### Try it
Tally the lines in the listing below that contain the string "sortie", and state only the total.
___
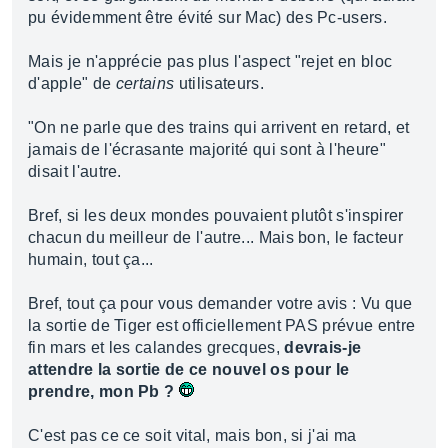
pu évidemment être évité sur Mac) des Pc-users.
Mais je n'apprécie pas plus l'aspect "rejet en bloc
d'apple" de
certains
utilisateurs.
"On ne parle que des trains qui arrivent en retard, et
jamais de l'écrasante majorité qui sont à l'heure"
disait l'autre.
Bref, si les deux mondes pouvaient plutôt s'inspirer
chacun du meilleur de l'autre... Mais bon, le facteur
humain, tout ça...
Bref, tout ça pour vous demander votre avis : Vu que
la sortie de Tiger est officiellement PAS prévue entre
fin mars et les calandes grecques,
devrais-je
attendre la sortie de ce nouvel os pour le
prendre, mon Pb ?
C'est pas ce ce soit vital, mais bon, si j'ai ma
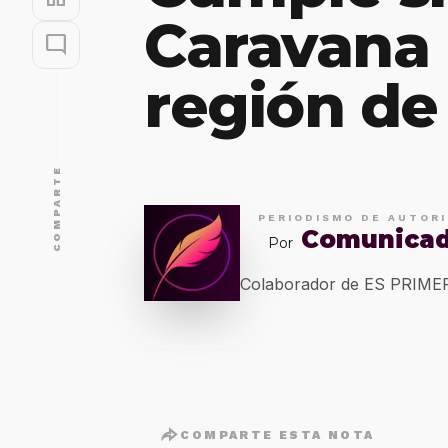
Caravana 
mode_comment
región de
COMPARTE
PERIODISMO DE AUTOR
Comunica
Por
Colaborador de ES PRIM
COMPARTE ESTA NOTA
___
### Written answer
2